» Task objective: Whenever a line in the records below holds the string "with", copy it out.

» Study material:

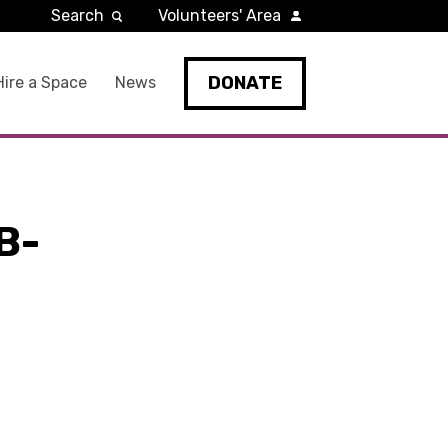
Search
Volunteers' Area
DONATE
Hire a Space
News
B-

---

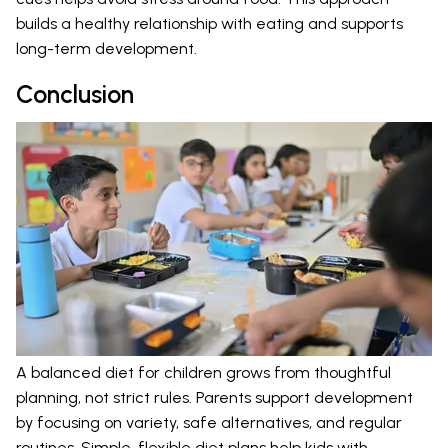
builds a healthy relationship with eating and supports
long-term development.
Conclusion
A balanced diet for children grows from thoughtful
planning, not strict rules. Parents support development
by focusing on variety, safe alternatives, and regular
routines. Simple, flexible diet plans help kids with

» Expected answer:
builds a healthy relationship with eating and supports
routines. Simple, flexible diet plans help kids with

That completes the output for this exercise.